In fact, it never happens.

At least not in Seattle over the past 30 some odd years in which prolonged bouts of professional mediocrity were interrupted only by a truly putrid season every now and again (most often belonging to the Mariners) and the occasional crushing playoff exit of a championship contender.

The SuperSonics finishing with the most regular-season victories in the NBA in 1994 only to lose in the first round. The 2001 Mariners setting an American League record for victories only to fail to reach the World Series. The 2005 Seahawks, their Super Bowl loss and a referee whose name we won't mention.
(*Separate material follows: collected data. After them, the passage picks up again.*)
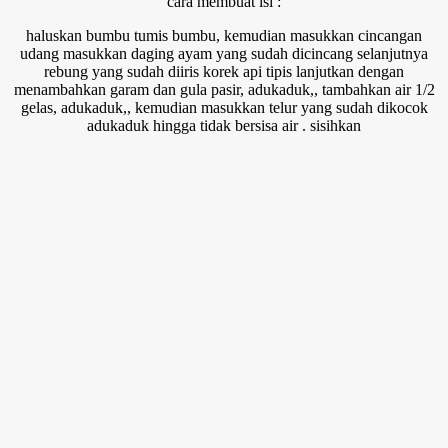
cara membuat isi :
haluskan bumbu tumis bumbu, kemudian masukkan cincangan
udang masukkan daging ayam yang sudah dicincang selanjutnya
rebung yang sudah diiris korek api tipis lanjutkan dengan
menambahkan garam dan gula pasir, adukaduk,, tambahkan air 1/2
gelas, adukaduk,, kemudian masukkan telur yang sudah dikocok
adukaduk hingga tidak bersisa air . sisihkan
Even Big Bertha got stuck on a rock last year.

Maybe it's the ashen taste of those disappointments that sweetens this victory as the Seahawks team that entered this season bearing the weight of unprecedented expectations and somehow succeeded them.

For once in Seattle, things went as hoped.

That was true for Allen, who four years ago decided to hit the reset button on his football franchise, courting Pete Carroll out of USC.

It was true for general manager John Schneider, who could have looked at the team's success last season and decided to let this contender ripen over time, but instead saw a unique opportunity to make a trio of aggressive open-market acquisitions, first trading for receiver Percy Harvin and then signing defensive linemen Cliff Avril and Michael Bennett in free agency.

And it was true for an entire city full of fans, whose optimism entering the season was fulfilled by a team that won the franchise's first Super Bowl in Allen's 16th season as owner.

After it was over, and Allen's team won a title, he was asked what this meant to him personally.

"It's just an unbelievable feeling," Allen said. "I just think about all the fans, and the players and the coaches. I'm just really happy for them and everybody else in the organization that's worked so hard to make this possible. When you become the owner of a franchise, you really are representing the community and you're trying to do your best to represent your community and bring the community a winning team.

"So when you win a championship, you have to feel pretty good about the job you've done."

Actually, Allen and this team that was assembled have every reason to feel even better than that.